The Corey–Seebach reaction, or Seebach Umpolung is a name reaction of organic chemistry that allows for acylation by converting aldehydes into lithiated 1,3-dithianes. The lithiated 1,3-dithianes serves as an acyl anion equivalent, undergoing alkylation with electrophiles. The reaction is of pedagogical value, but it is cumbersome, so it is not widely used.

Implementation
The aldehyde is first converted into a dithiane, usually with 1,3-propanedithiol. The resulting 1,3-dithiane is then lithiated with the use of butyllithium. The 2-lithio-1,3-dithiane reacts with electrophiles to give a 2-alkyl-1,3-dithiane.

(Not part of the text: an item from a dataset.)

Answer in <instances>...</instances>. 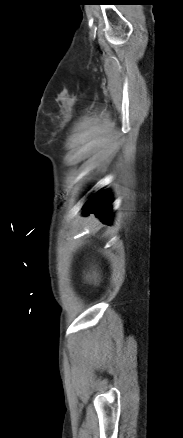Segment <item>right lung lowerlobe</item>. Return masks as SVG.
<instances>
[{"label":"right lung lower lobe","mask_w":183,"mask_h":438,"mask_svg":"<svg viewBox=\"0 0 183 438\" xmlns=\"http://www.w3.org/2000/svg\"><path fill=\"white\" fill-rule=\"evenodd\" d=\"M111 198L107 191H99L97 194H94L89 201L87 202L84 210V214L88 215L89 213H94L97 217H100L101 220L110 224L111 222Z\"/></svg>","instance_id":"1"}]
</instances>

Finally, the  2-alkyl-1,3-dithiane can be converted to a carbonyl by hydrolysis, usually with the use of mercury(II) oxide.  Alternatively the  2-alkyl-1,3-dithiane can be reduced to an alkane.

Scope
The lithiated 1,3-dithiane can react with alkyl halides, epoxides, ketones, acyl halides, and iminium salts, which after hydrolysis of dithioacetals can yield ketones, β-hydroxyketones, α-hydroxyketones, 1,2-diketones and α-aminoketones. Notably, α-hydroxyketones and 1,2-diketones can not be generated through typical reactions of aldehydes such as the aldol reaction. Other possible electrophiles include aldehydes, amides, and esters.

The reaction between lithiated 1,3-dithianes and arenesulfonates offers a similar path to that of alkyl halides, being able to form dithioacetals which can be converted to ketones.